Stimmt, Kayser & Seibert, Gräfin Zeppelin, Arends und Klose waren die Kataloge, die die Gartenbegeisterung geweckt hatten - danach die Spezialitäten von Sündermann und Wetzel. fars hat recht, das besondere Pflanzensortiment wird immer nur einen bestimmten Personenkreis ansprechen. Ich bin überzeugt, dass es heute um ein vielfaches größer ist - man muss nur danach suchen, wobei das Internet wunderbar dabei hilft.
Re:Sortimentsentwicklung in Gärtnereien - Globalisierungsfalle?

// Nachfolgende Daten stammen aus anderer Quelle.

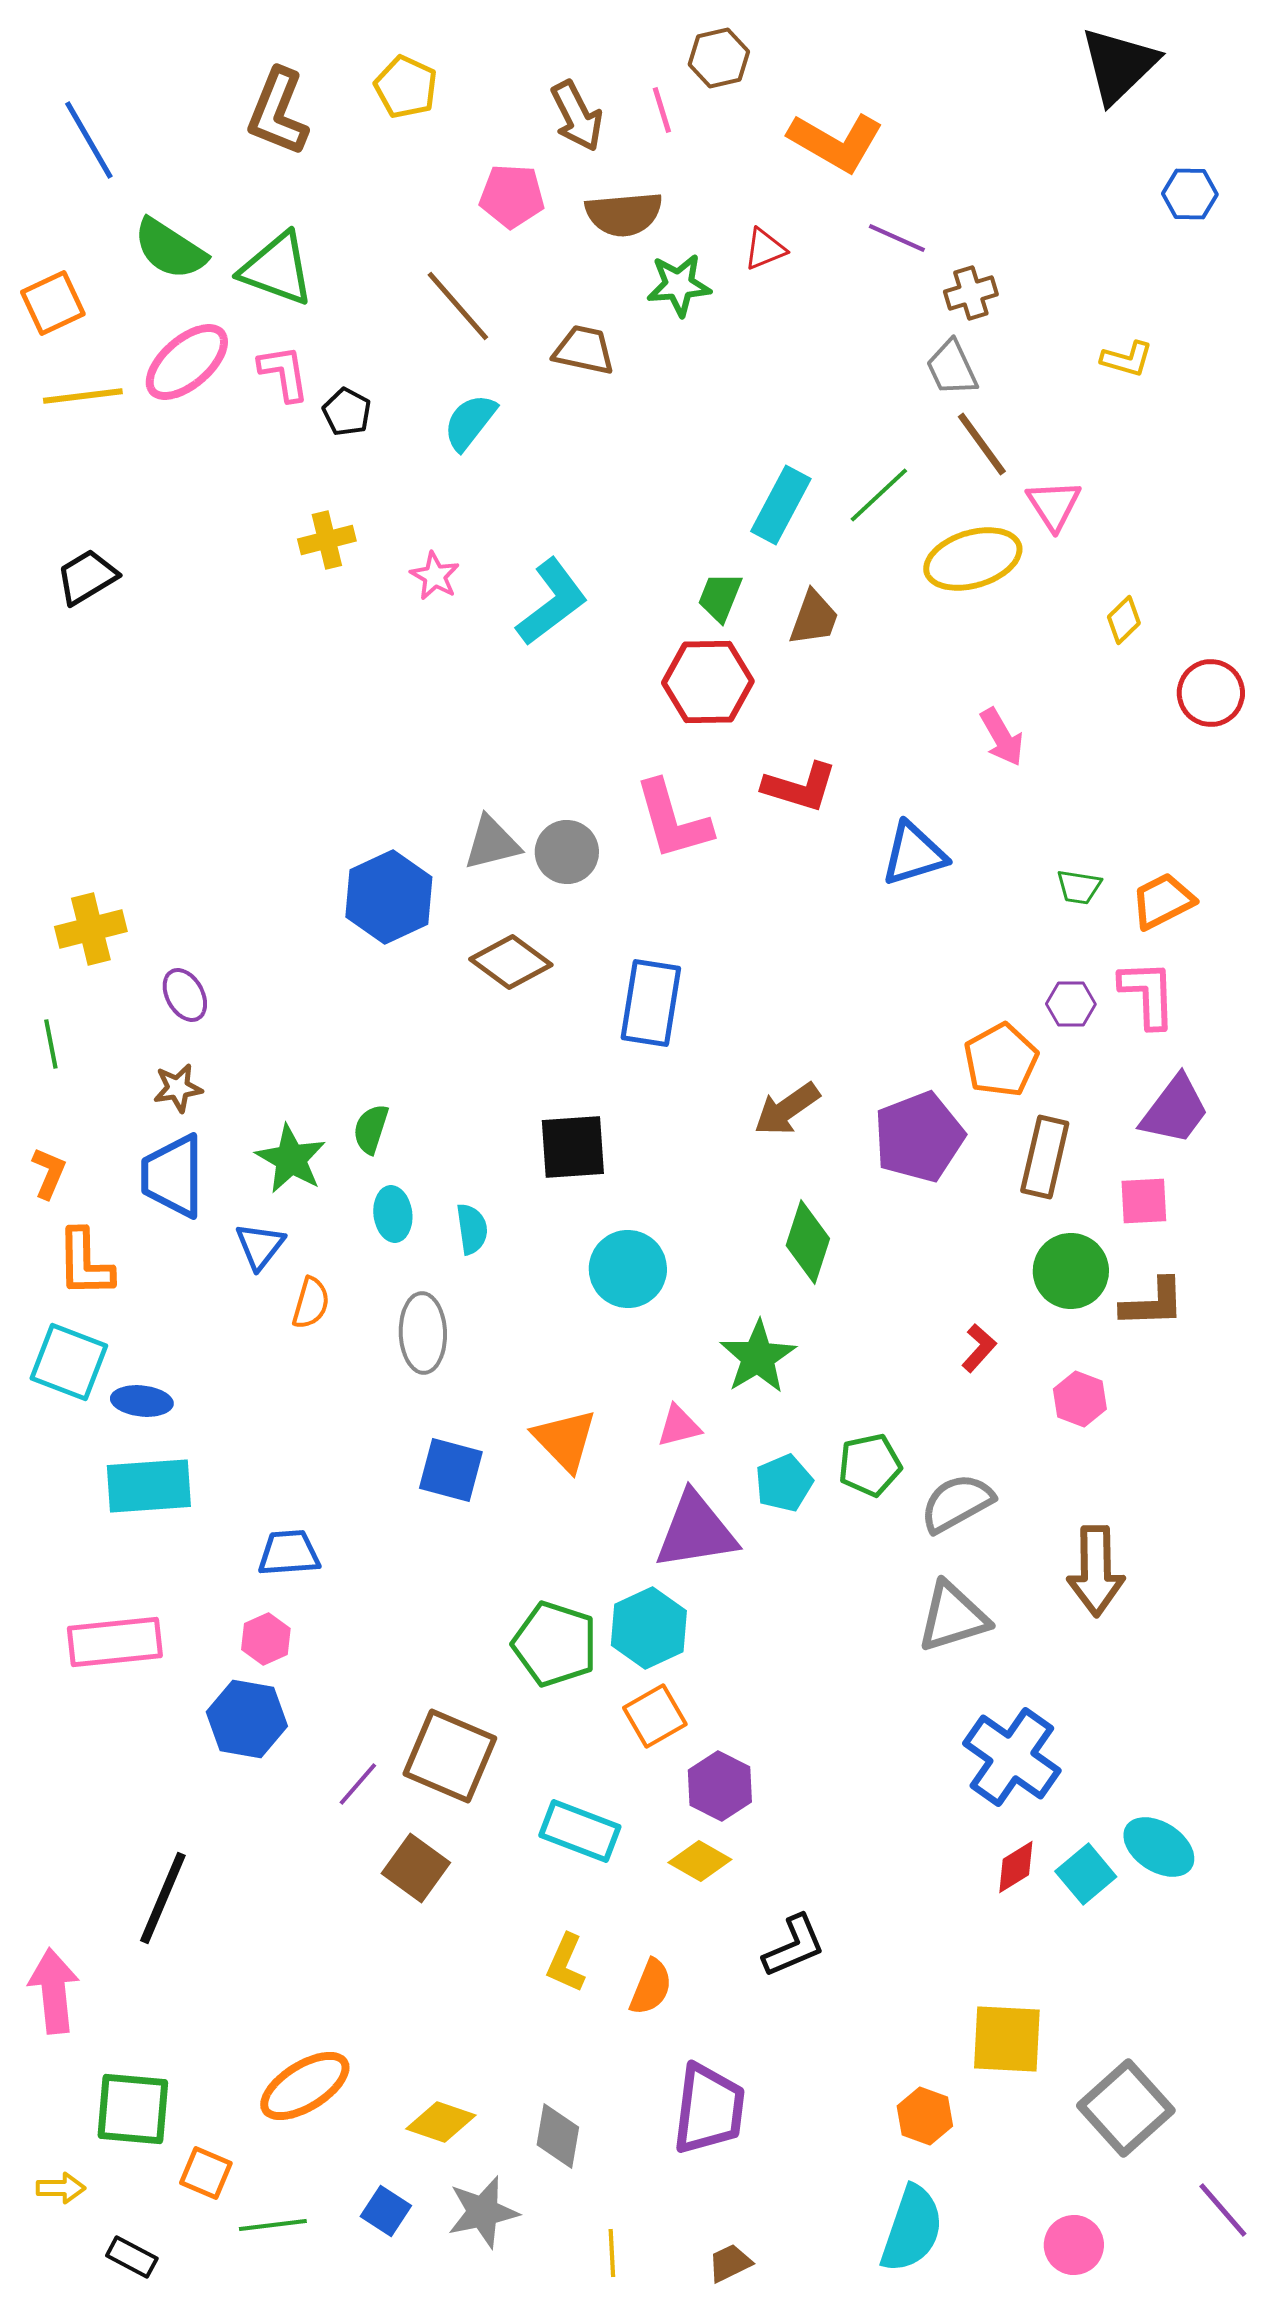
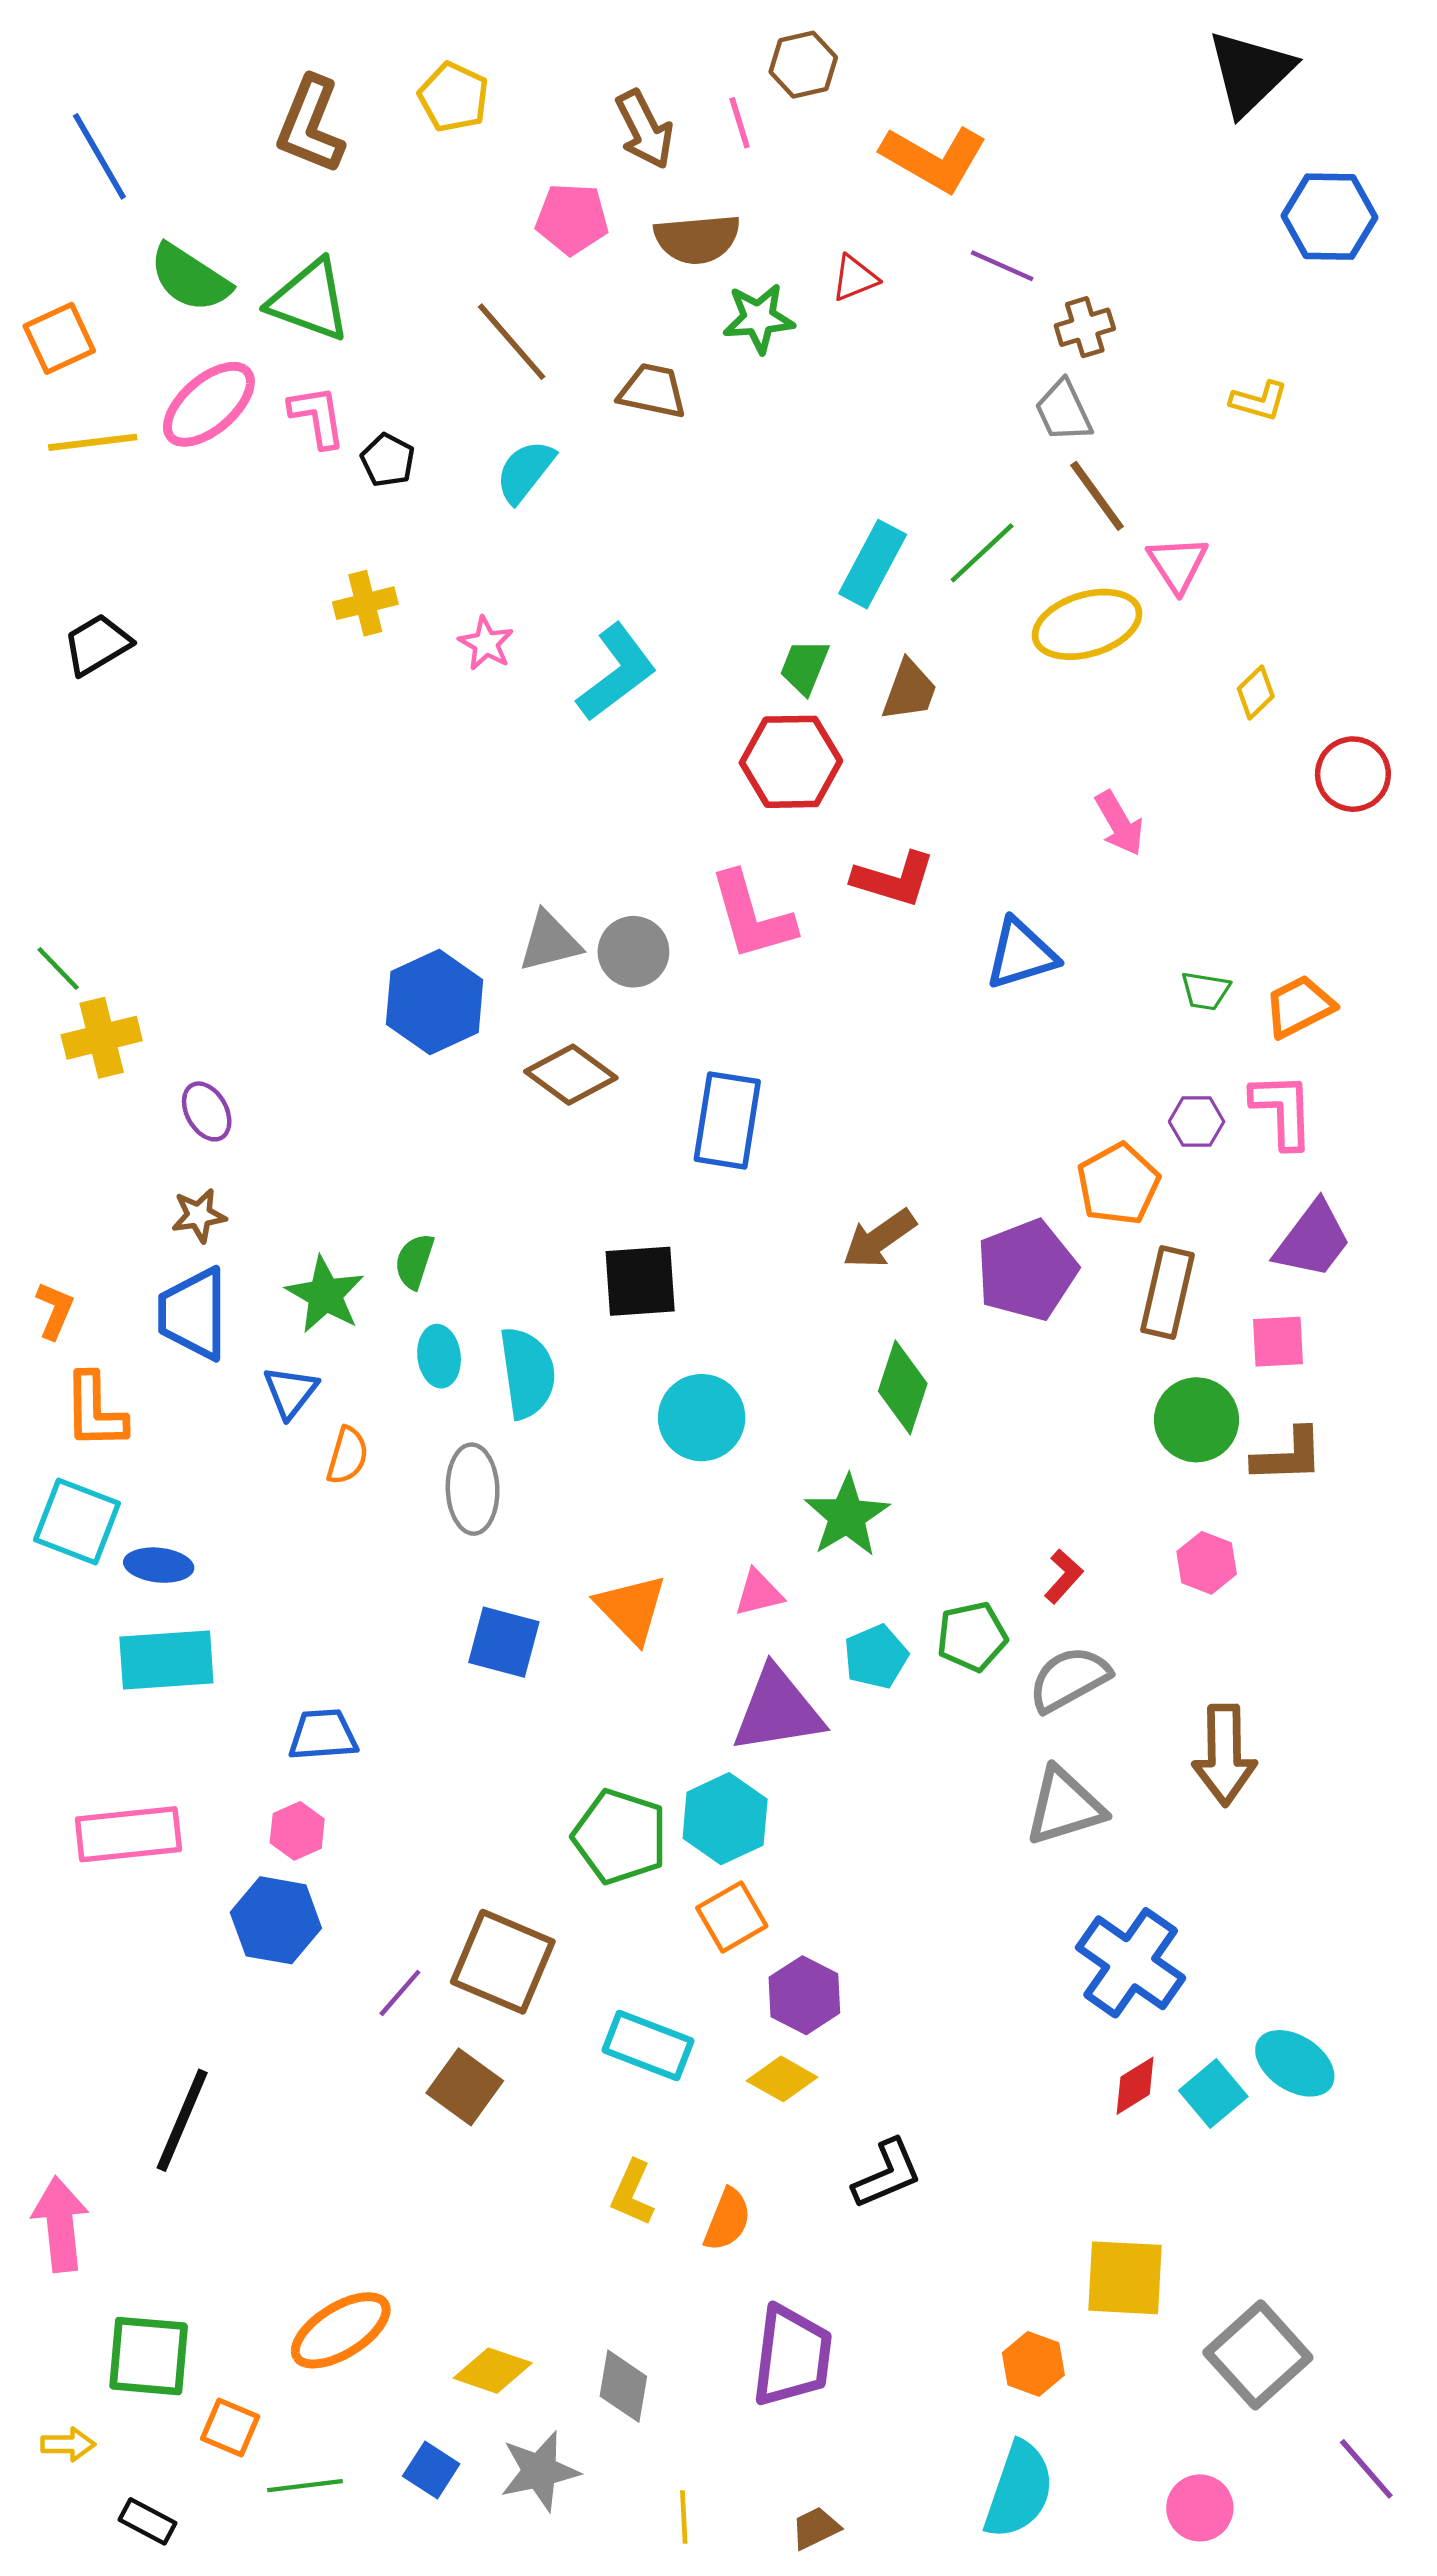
blue hexagon: (1190, 194) -> (1329, 217), size x1.5
green line: (51, 1044) -> (58, 968), moved, turned -33
cyan semicircle: (472, 1229) -> (527, 1373), size x1.6
red L-shape: (979, 1348) -> (1064, 1576), moved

Solche Nostalgie ist in meinen Augen vor allem nicht Aufgabe der Staudengärtner oder gar privaten "normalen" Pflanzenliebhaber. Dafür gibt es andere Institutionen ;)Ich denke grundsätzlich ist klar, dass Angebot und Nachfrage auch im gärtnerischen Markt eine große Rolle spielen. Ich persönlich finde spezialisierte Betriebe häufig deutlich symphatischer und fühle mich dort auch wesentlich besser aufgehoben. Nur eines ist klar, ich kann und will nicht sämtliche angebotenen Pflanzen auch kaufen um somit das entsprechende Sortiment zu erhalten bzw. dazu beizutragen. Das kann ich nur im kleinen Rahmen, in dem ich "meinen Teil" aus dem Sortiment heraus picke und kaufe. Und auch das wird bei dauerhaften Stauden - Kulturfehler mal außen vor - nicht jedes Jahr auf neue wiederkehren. Ich denke zu heutigen Zeiten, wo ich ohne größeren Aufwand bei einer spezialisierten Gärtnerei außerhalb meiner Region oder gar aus dem Ausland bestellen kann, werden diese Betriebe viel mehr unterstützt und in ihrer "Mission" bestätigt, als dies noch vor Jahren der Fall gewesen sein kann. Schöne neue Zeitunnütz hingegen finde ich es, wenn eine alte sorte nur deshalb weiter kultiviert wird, weil sie halt eine alte sorte ist ...

Wer für alles offen ist, kann nicht ganz dicht sein
Re:Sortimentsentwicklung in Gärtnereien - Globalisierungsfalle?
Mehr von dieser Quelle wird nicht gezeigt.